Points de vue de deux experts sur cette question.
Dominique Costagliola
Épidémiologiste, directrice adjointe de l’Institut Pierre-Louis d’épidémiologie et de santé publique (Sorbonne Université, Inserm), Grand Prix de l’Inserm 2020 pour l’ensemble de ses travaux, notamment sur le VIH et la Covid-19
Plus qu’une réalité, je pense que la vérité scientifique est plutôt un objectif à atteindre, car les connaissances se construisent jour après jour. Elles se fabriquent à plusieurs et peuvent évoluer dans le temps. Il arrive par exemple que l’on apprenne quelque chose pendant sa formation, et que finalement au cours de sa carrière l’on découvre que c’est faux ! D’ailleurs, je préfère parler de connaissances scientifiques plutôt que de vérité. Et il faut avoir l’humilité suffisante pour penser que peut-être, nous n’avons pas tout vu, pas tout compris d’un phénomène. À ce propos, j’aime comparer la science à un endroit que j’aime tout particulièrement, il s’agit du jardin sec du Ryoan-ji, qui est à Kyoto au Japon. Dans ce jardin, 15 pierres sont disposées sur un lit de cailloux parfaitement ratissés. Mais où que l’on se place pour contempler ce jardin, on ne voit jamais plus de 14 pierres à la fois. C’est la même chose lorsqu’on met en place un dispositif expérimental pour étudier scientifiquement un fait : on voit peut-être 14 pierres, mais on ne sait pas si au total il y en a 15 ou bien des dizaines de milliers ! Garder cela en tête permet de rester modeste par rapport aux découvertes que l’on fait. Il faut aussi garder en tête que les connaissances scientifiques ne doivent pas être considérées isolement, en dehors de leur contexte historique ou politique par exemple. Et qu’il est normal qu’il existe des débats d’idées et entre communautés d’experts. C’est aussi comme cela que l’on tend vers la vérité scientifique.
Étienne Klein
Physicien et philosophe des sciences, directeur du Laboratoire de recherche sur les sciences de la matière au CEA de Saclay, auteur notamment de « Le goût du vrai » paru en 2020 aux éditions Gallimard.
La science est parvenue à de nombreuses reprises, parfois au prix de longues années de controverses et de débats, à déterminer des réponses claires et convaincantes à des questions bien posées . Et qui ne sont aujourd’hui quasiment plus remises en cause. Ces « vérités » peuvent encore évoluer, évidemment, mais sont peu susceptibles d’être complètement abandonnées. Toutefois, la formulation de certaines d’entre elles doit être remaniée pour tenir compte de l’évolution des connaissances. La science n’aurait pas de sens pas si elle n’avait pas pour horizon l’idée de vérité, mais il faut toujours rester prudent et précis dans la façon d’énoncer les vérités dites « de science ».
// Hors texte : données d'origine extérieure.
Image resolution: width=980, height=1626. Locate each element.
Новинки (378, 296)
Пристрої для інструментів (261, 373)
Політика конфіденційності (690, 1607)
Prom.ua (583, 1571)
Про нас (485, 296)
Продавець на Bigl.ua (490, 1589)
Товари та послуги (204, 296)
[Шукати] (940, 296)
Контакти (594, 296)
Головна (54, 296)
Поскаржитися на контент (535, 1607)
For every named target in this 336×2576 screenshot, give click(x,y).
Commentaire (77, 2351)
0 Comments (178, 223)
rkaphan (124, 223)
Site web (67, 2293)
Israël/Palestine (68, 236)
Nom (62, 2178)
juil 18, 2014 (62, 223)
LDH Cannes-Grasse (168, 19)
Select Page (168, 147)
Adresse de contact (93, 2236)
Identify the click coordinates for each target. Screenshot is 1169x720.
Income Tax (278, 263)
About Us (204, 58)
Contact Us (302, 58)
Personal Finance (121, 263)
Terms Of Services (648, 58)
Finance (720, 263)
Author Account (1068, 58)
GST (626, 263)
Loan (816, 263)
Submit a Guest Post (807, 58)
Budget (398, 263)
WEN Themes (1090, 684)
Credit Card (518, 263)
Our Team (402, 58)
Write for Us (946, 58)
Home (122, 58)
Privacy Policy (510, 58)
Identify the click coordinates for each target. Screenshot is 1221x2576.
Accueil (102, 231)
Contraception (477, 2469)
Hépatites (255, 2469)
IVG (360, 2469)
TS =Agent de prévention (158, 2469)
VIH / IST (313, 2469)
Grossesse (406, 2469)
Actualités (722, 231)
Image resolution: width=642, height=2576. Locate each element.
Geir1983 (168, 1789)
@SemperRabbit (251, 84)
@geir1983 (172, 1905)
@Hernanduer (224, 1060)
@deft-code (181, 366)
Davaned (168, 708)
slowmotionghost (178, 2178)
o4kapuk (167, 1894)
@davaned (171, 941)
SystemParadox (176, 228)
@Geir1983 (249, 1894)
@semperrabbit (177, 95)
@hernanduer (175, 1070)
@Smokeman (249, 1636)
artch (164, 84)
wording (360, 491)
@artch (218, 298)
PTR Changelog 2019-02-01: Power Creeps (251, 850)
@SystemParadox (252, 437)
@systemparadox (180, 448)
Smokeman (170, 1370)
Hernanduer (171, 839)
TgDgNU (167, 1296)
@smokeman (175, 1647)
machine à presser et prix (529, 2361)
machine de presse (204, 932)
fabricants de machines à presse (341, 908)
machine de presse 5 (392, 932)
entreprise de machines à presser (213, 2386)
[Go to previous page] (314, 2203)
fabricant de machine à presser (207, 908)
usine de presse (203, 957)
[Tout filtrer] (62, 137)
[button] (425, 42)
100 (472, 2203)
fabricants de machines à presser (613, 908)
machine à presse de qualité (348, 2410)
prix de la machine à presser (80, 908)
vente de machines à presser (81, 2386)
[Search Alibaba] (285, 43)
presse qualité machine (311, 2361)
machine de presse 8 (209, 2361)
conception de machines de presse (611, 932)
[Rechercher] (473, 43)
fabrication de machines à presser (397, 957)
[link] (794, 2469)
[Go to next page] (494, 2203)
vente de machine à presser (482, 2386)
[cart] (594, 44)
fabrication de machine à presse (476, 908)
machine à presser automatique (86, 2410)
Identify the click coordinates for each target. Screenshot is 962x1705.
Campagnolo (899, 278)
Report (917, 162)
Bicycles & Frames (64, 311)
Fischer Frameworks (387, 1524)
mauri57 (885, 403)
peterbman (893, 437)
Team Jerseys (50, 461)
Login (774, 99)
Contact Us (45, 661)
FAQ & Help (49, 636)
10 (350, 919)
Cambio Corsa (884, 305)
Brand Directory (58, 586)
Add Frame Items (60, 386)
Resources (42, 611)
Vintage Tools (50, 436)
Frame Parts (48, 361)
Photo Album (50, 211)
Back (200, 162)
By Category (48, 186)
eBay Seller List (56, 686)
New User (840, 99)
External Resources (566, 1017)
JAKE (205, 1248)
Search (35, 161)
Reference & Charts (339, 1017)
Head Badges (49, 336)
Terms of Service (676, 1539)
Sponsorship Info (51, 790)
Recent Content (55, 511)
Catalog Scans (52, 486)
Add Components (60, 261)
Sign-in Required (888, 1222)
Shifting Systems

L’un des problèmes que nous avons actuellement, c’est que l’on confond la science et la recherche, qui sont pourtant deux choses différentes. Il existe d’une part un corpus de connaissances scientifiques en lequel on a toutes les bonnes raisons d’avoir confiance, et d’autre part des questions dont la réponse n’est pas encore connue. Un chercheur a conscience de ce que l’on sait et ce que l’on ne sait pas : chercher, c’est douter ! Mais si l’on confond science et recherche, alors l’idée de doute, consubstantielle à la recherche, colonise l’idée même de science, et on en vient à dire : « la science, c’est le doute ». Mais si la science, c’est le doute, alors pourquoi nous interdirions-nous de la contester à partir de notre propre « ressenti », de nos croyances, de nos convictions ? Cela promeut en outre l’ultracrépidarianisme : tous ces soi-disant experts qui parlent avec beaucoup d’assurance de sujets qu’ils ne maîtrisent guère ! Confondre science et recherche a des effets ravageurs.